• **WHAT THE TASK ASKS**
A faithful copy is required: retype the records from their first line through the line with "slightly extended to the bottom. The", and omit the pictures.

+ + + +

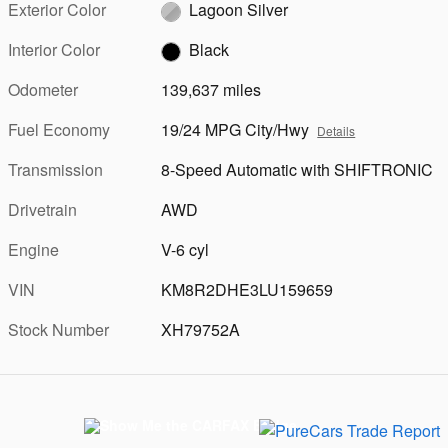
Exterior Color
Lagoon Silver
Interior Color
Black
Odometer
139,637 miles
Fuel Economy
19/24 MPG City/Hwy
Details
Transmission
8-Speed Automatic with SHIFTRONIC
Drivetrain
AWD
Engine
V-6 cyl
VIN
KM8R2DHE3LU159659
Stock Number
XH79752A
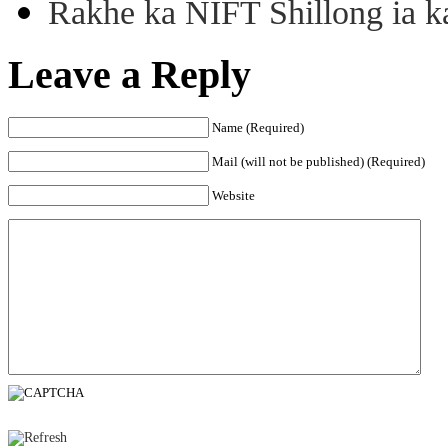
Rakhe ka NIFT Shillong ia 
Leave a Reply
Name (Required)
Mail (will not be published) (Required)
Website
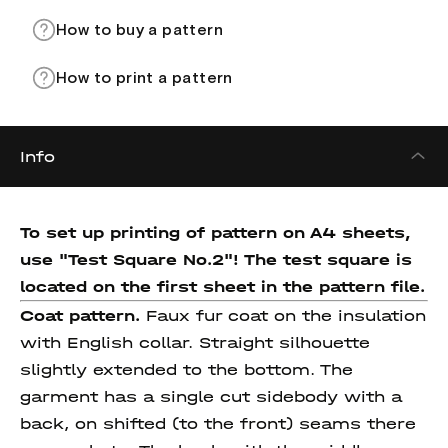
How to buy a pattern
How to print a pattern
Info
To set up printing of pattern on A4 sheets,
use "Test Square No.2"! The test square
is
located on the first sheet in the pattern file.
Coat pattern.
Faux fur coat on the insulation
with English collar. Straight silhouette
slightly extended to the bottom. The
garment has a single cut sidebody with a
back, on shifted (to the front) seams there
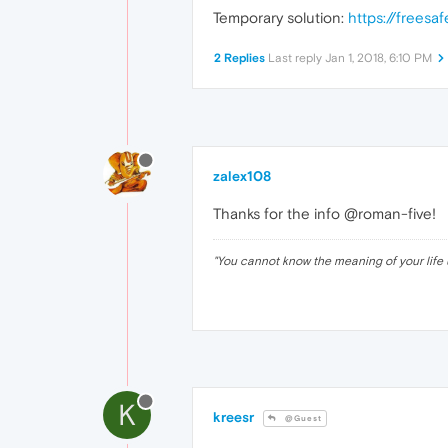
Temporary solution:
https://freesa
2 Replies
Last reply
Jan 1, 2018, 6:10 PM
zalex108
Thanks for the info @roman-five!
"
You cannot know the meaning of your life 
K
kreesr
@Guest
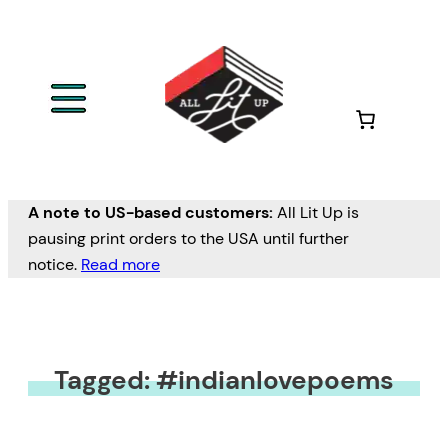
A note to US-based customers:
All Lit Up is
pausing print orders to the USA until further
notice.
Read more
Tagged: #indianlovepoems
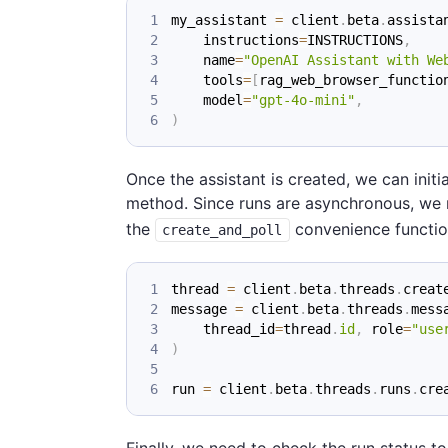
my_assistant 
=
 client
.
beta
.
assista
    instructions
=
INSTRUCTIONS
,
    name
=
"OpenAI Assistant with We
    tools
=
[
rag_web_browser_functio
    model
=
"gpt-4o-mini"
,
)
Once the assistant is created, we can initi
method. Since runs are asynchronous, we 
the
convenience function,
create_and_poll
thread 
=
 client
.
beta
.
threads
.
creat
message 
=
 client
.
beta
.
threads
.
mess
    thread_id
=
thread
.
id
,
 role
=
"use
)
run 
=
 client
.
beta
.
threads
.
runs
.
cre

+ + + +

• **ANSWER TO THIS PROBLEM**
Exterior Color
Lagoon Silver
Interior Color
Black
Odometer
139,637 miles
Fuel Economy
19/24 MPG City/Hwy
Details
Transmission
8-Speed Automatic with SHIFTRONIC
Drivetrain
AWD
Engine
V-6 cyl
VIN
KM8R2DHE3LU159659
Stock Number
XH79752A
Rakhe ka NIFT Shillong ia 
Leave a Reply
Name (Required)
Mail (will not be published) (Required)
Website
How to buy a pattern
How to print a pattern
Info
To set up printing of pattern on A4 sheets,
use "Test Square No.2"! The test square
is
located on the first sheet in the pattern file.
Coat pattern.
Faux fur coat on the insulation
with English collar. Straight silhouette
slightly extended to the bottom. The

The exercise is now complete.